Wikipedia: Jim Sharman

James "Jim" Sharman (born 12 March 1945 in Sydney, Australia), the son of boxing tent entrepreneur Jimmy Sharman, is a director and writer for film and stage with over 70 productions to his credit.[1] He is probably best known for his work on The Rocky Horror Picture Show (1975) and its follow-up Shock Treatment (1981).

Biography

James David Sharman was born in 1945 in Sydney, Australia, to James Michael Sharman (1912–2006) and Christina McAndleish Sharman (1914–2003). Sharman was educated in Sydney, though his upbringing included time spent on Australian showgrounds where his father and grandfather ran a travelling sideshow of popular legend: Jimmy Sharman's Boxing Troupe. This brought him into contact with the world of circus and travelling vaudeville.[2] Developing an interest in theatre, he graduated from the production course at the National Institute of Dramatic Art in Sydney in 1966.[1]

Sharman created a series of ground-breaking productions of experimental theatre, many for the Old Tote Theatre Company, culminating in a controversial staging of Mozart's Don Giovanni for Opera Australia at the age of 21, the production that brought him to popular attention.[citation needed]
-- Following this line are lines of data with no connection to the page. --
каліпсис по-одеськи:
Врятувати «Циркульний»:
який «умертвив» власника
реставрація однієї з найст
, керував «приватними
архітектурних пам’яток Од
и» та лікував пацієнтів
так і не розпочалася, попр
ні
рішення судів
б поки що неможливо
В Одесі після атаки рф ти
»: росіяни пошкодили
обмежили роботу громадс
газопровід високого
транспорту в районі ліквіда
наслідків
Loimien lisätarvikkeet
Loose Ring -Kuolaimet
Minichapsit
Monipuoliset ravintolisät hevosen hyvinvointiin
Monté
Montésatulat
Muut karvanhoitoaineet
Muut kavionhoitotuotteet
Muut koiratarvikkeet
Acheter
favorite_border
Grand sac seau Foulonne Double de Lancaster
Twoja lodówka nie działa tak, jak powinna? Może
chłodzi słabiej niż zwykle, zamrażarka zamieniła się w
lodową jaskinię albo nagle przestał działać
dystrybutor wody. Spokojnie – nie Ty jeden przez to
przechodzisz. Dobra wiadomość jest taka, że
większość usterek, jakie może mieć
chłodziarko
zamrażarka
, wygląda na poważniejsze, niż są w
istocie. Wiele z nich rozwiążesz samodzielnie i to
Over the following decade, he directed three musicals that defined their era: Hair in 1969 (Sydney, Melbourne, Tokyo, Boston)[2] (he also designed the original Sydney production); Jesus Christ Superstar in 1972 (Australia and Palace Theatre, London)[2] and created the original production of The Rocky Horror Show with Richard O'Brien in 1973 (Royal Court Theatre, London – subsequently in Sydney, Los Angeles, New York City).[2][3] He also co-wrote the screenplay and directed the international cult hit film The Rocky Horror Picture Show (1975) for Twentieth Century Fox.
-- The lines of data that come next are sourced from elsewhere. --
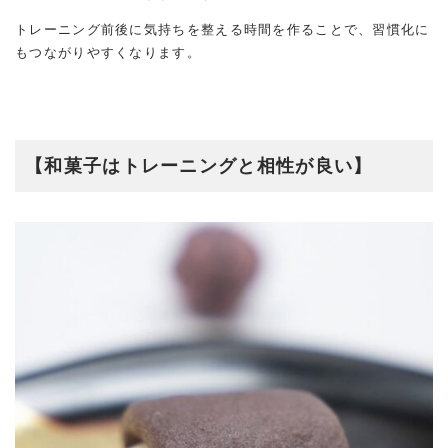
トレーニング前後に気持ちを整える時間を作ることで、習慣化に
もつながりやすくなります。
【和菓子はトレーニングと相性が良い】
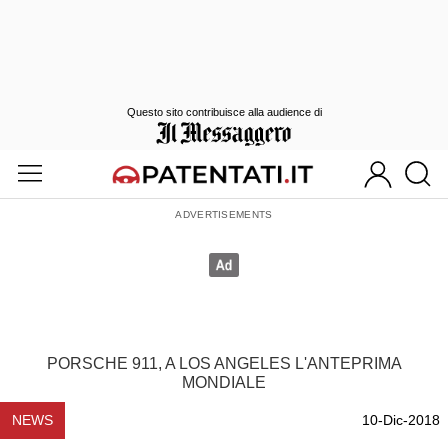
Questo sito contribuisce alla audience di
PORSCHE 911, A LOS ANGELES L'ANTEPRIMA
MONDIALE
NEWS
10-Dic-2018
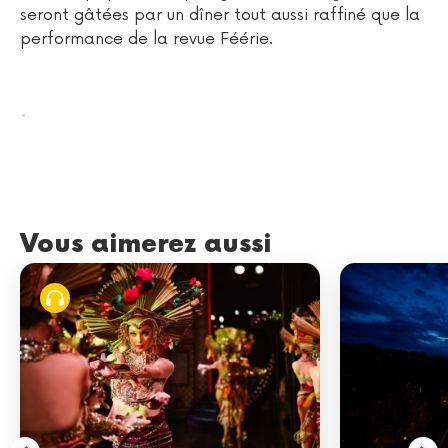
seront gâtées par un dîner tout aussi raffiné que la
performance de la revue Féérie.
.
Vous aimerez aussi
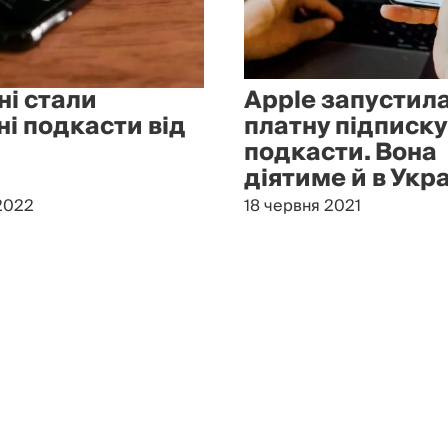
ні стали
Apple запустил
ні подкасти від
платну підписку
подкасти. Вона
діятиме й в Укра
2022
18 червня 2021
In the following decades, and often working in conjunction with designer Brian Thomson (a partnership that began at the Old Tote), Sharman directed a series of new works and Australian premieres, including a series of productions of plays by Patrick White in the late 1970s – The Season at Sarsaparilla, Big Toys, Netherwood and A Cheery Soul - which are credited with reviving the Nobel Laureate's career as a dramatist.[2][4] He also directed a film from White's short story, The Night the Prowler....

Sharman was Artistic Director of a transformational Adelaide Festival of Arts in 1982 and, while in South Australia, he created Lighthouse, a theatre company that specialised in radical stagings of classics and premieres of new work by major Australian dramatists, including Louis Nowra, Stephen Sewell and Patrick White. The ensemble included many major Australian artists, including actors Geoffrey Rush, Gillian Jones, John Wood and Kerry Walker and associate director Neil Armfield, who would further develop this adventurous tradition at Sydney's Belvoir Street Theatre[5].

Continuing as a freelance director, Sharman's most recent work has been Stephen Sewell's Three Furies - scenes from the life of Francis Bacon, for which he won a Helpmann Award for best direction. It played at the 2005 Sydney and Auckland Festivals and the 2006 Perth and Adelaide Festivals.[2]. In 2006, he revived his landmark staging of Benjamin Britten's Death In Venice for Opera Australia.[6] In 2009, he will direct a new production of Mozart's Così fan tutte for Opera Australia, a collaboration with the Berlin-based Australian conductor Simon Hewett.[7]

In August 2008, Sharman's memoirs Blood and Tinsel were published by Melbourne University Publishing where he talks about his childhood on the road with Jimmy Sharman's Boxing Troupe and also speaks out for the first time about The Rocky Horror Picture Show and his many productions.[3][4] The website for Blood and Tinsel contains reviews and transcripts of interviews with Sharman that were undertaken in conjunction with the launch of the book.